Getrockneten Blätter. Man verwendet die zerkleinerte Droge für Teeaufgüsse. Galenische Zubereitungen, die Brennnessel enthalten, wirken harntreibend (diuretisch) und entzündungshemmend (antiphlogistisch). Eine traditionelle Anwendungsform ist die »Durchspülungstherapie« bei entzündlichen Erkrankungen der ableitenden Harnwege.
Handelsnamen und Präparate
In der Apotheke finden Sie verschiedene Präparate mit Brennnessel als Hauptwirkstoff. Bekannte Produkte sind Harntee 400®, Urtica®-Präparate und Sidroga® Brennnesselblätter-Tee. Diese sind rezeptfrei erhältlich und unterscheiden sich in Konzentration und Darreichungsform. Während die Blätterzubereitungen vor allem bei Harnwegsbeschwerden verwendet werden, kommt die Brennnesselwurzel in Kapsel- oder Tablettenform bei Prostatabeschwerden zum Einsatz.
Andere Beispiele: Rheuma-Hek® (Strathmann AG), Allrheuma-Uzl® (Weber & Weber), Urtica comp. (Wala), Urtica Trit. D3 (DHU), Cuwada® N Tropfen (Weleda).

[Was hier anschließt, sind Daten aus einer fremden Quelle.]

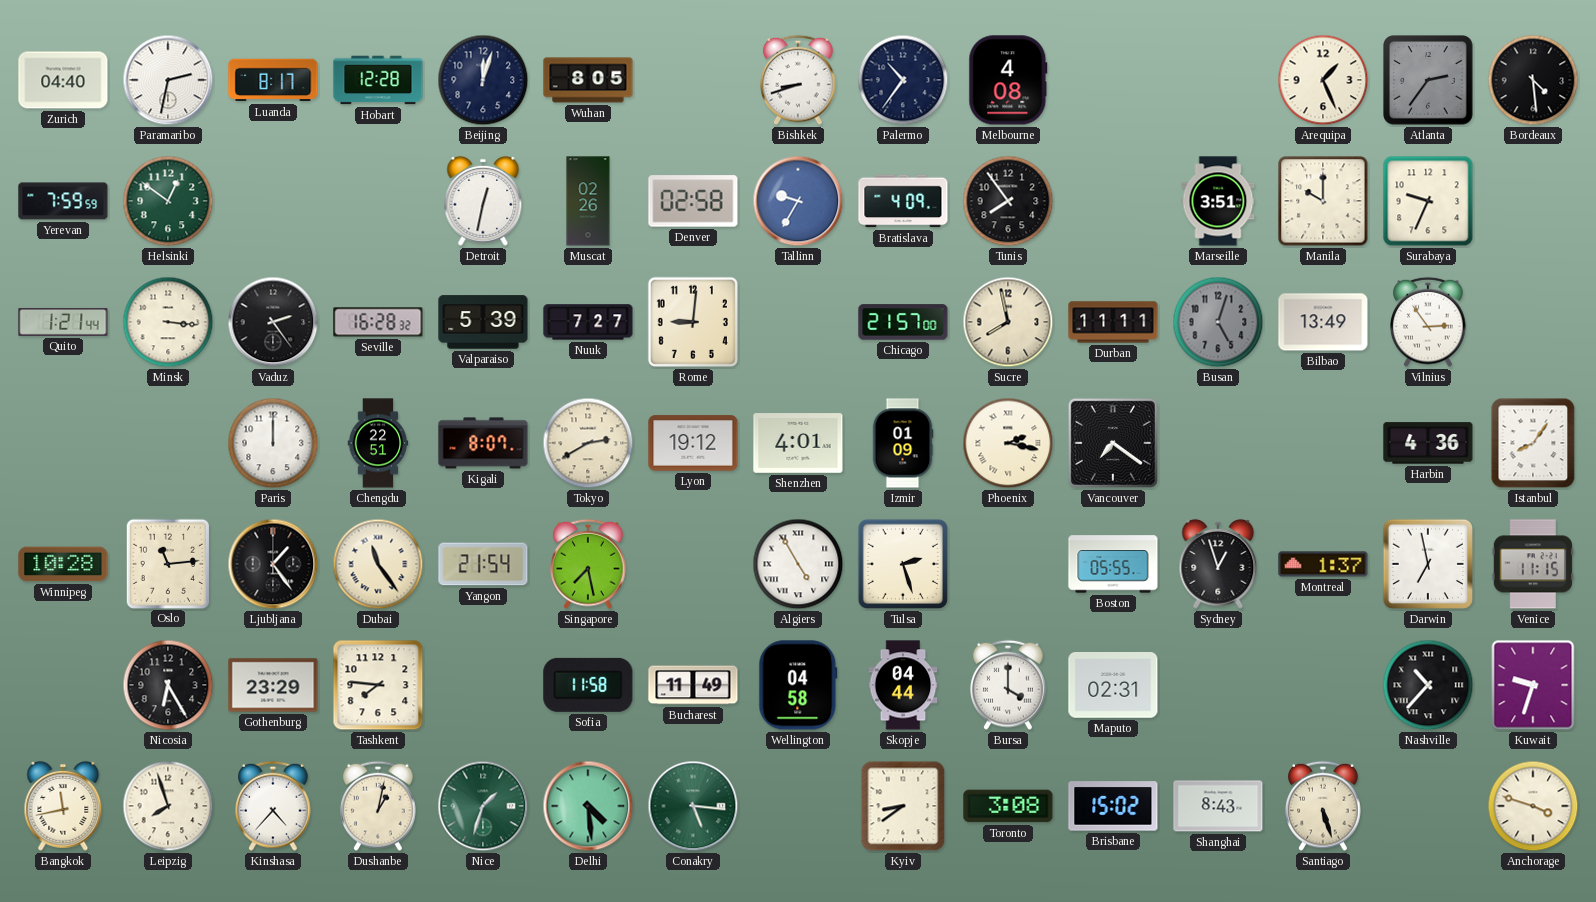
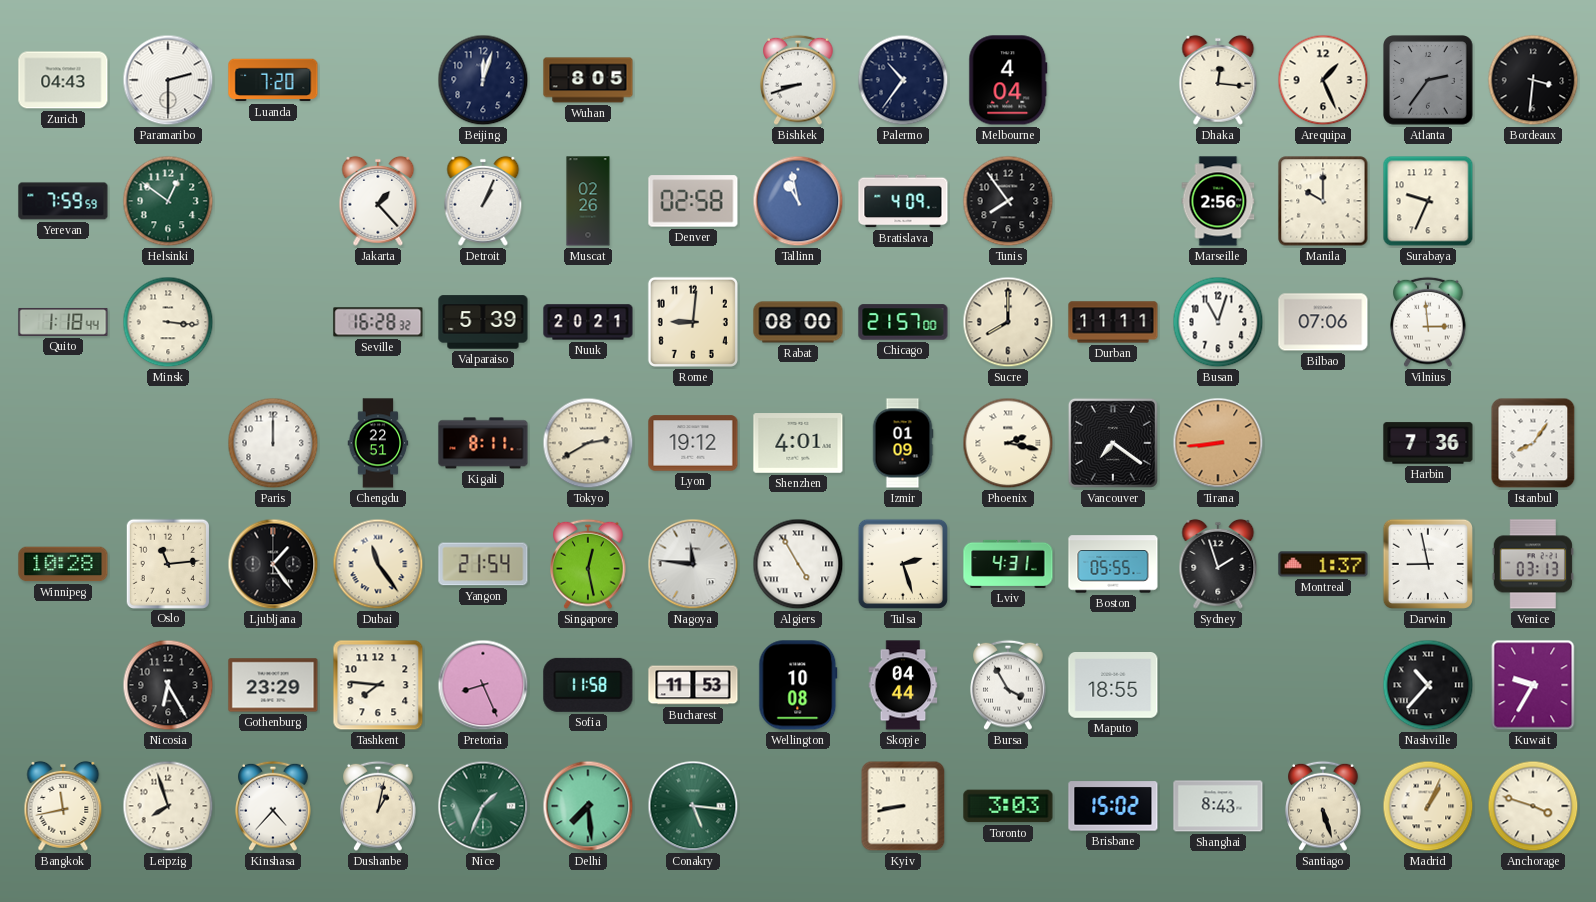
Zurich: 04:40 -> 04:43
Paramaribo: 2:32 -> 2:30
Luanda: 8:17 -> 7:20
Hobart: 12:28 -> none
Melbourne: 4:08 -> 4:04
Dhaka: none -> 12:16
Bordeaux: 4:29 -> 3:31
Jakarta: none -> 1:23
Detroit: 12:32 -> 1:04
Tallinn: 9:35 -> 10:58
Marseille: 3:51 -> 2:56
Quito: 1:21 -> 1:18
Vaduz: 2:24 -> none
Nuuk: 7:27 -> 20:21
Rabat: none -> 08:00
Sucre: 7:58 -> 8:00
Busan: 5:03 -> 11:03
Busan dial: grey -> white
Bilbao: 13:49 -> 07:06
Vilnius: 2:54 -> 2:59
Kigali: 8:07 -> 8:11
Tirana: none -> 8:44
Harbin: 4:36 -> 7:36
Singapore: 7:28 -> 12:28
Nagoya: none -> 11:46
Lviv: none -> 4:31
Sydney: 12:57 -> 1:57
Darwin: 6:58 -> 8:58
Venice: 11:15 -> 03:13
Pretoria: none -> 8:26
Bucharest: 11:49 -> 11:53
Wellington: 04:58 -> 10:08
Bursa: 4:00 -> 3:55
Maputo: 02:31 -> 18:55
Kuwait: 9:33 -> 9:35
Nice: 1:33 -> 1:34
Delhi: 4:29 -> 7:29
Kyiv: 8:39 -> 8:43
Toronto: 3:08 -> 3:03
Madrid: none -> 1:04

Risiken und Nebenwirkungen
Brennnessel gilt als gut verträglich, dennoch können in seltenen Fällen leichte Magen-Darm-Beschwerden wie Übelkeit, Durchfall oder Blähungen auftreten. Bei empfindlichen Personen kann es zu Hautreaktionen wie Juckreiz oder Rötungen kommen. Wird zu wenig Flüssigkeit aufgenommen, kann es zu einer ungewollten Entwässerung und in der Folge zu Kreislaufbeschwerden oder Elektrolytverschiebungen kommen. Sollten Sie ungewöhnliche Symptome bemerken, informieren Sie bitte Ihren Arzt, um eine Anpassung der Behandlung vorzunehmen.
Größere Risiken bestehen bei sachgerechter Anwendung nicht. Wichtig ist, dass Sie die empfohlene Flüssigkeitszufuhr einhalten und auf Zeichen von Unverträglichkeit achten. Eine Überdosierung kann zu übermäßiger Harnausscheidung führen, die in seltenen Fällen zu Schwindel oder Kreislaufproblemen führt.
Wer sollte Brennnessel nicht einnehmen?
Brennnessel darf nicht eingenommen werden, wenn eine bekannte Allergie gegen die Pflanze oder einen der Inhaltsstoffe besteht. Ebenso ist Vorsicht geboten bei schweren Herz- oder Nierenerkrankungen, da hier eine erhöhte Flüssigkeitszufuhr kontraindiziert ist. In der Schwangerschaft und Stillzeit wird die Anwendung nicht empfohlen, da keine ausreichenden Sicherheitsdaten vorliegen. Auch Kinder unter zwölf Jahren sollten Brennnesselpräparate nur nach ärztlicher Rücksprache verwenden.
Achtung: Bei einer Herz- oder Nierenschwäche darf keine Anwendung der Brennnessel erfolgen, die harntreibende Wirkung kann die geschwächten Organe zu stark belasten.
Wechselwirkungen
Da Brennnessel harntreibend wirkt, kann sie die Wirkung anderer entwässernder Medikamente (Diuretika) verstärken. Dadurch besteht die Gefahr einer zu starken Entwässerung oder eines Elektrolytverlustes. Bei gleichzeitiger Einnahme von blutdrucksenkenden Mitteln kann es zu einem verstärkten Blutdruckabfall kommen. Auch die Wirkung von blutgerinnungshemmenden Medikamenten kann beeinflusst werden. Bei gleichzeitiger Einnahme von Lithium ist Vorsicht geboten, da die Pflanze dessen Ausscheidung fördern und somit den Wirkspiegel verändern kann.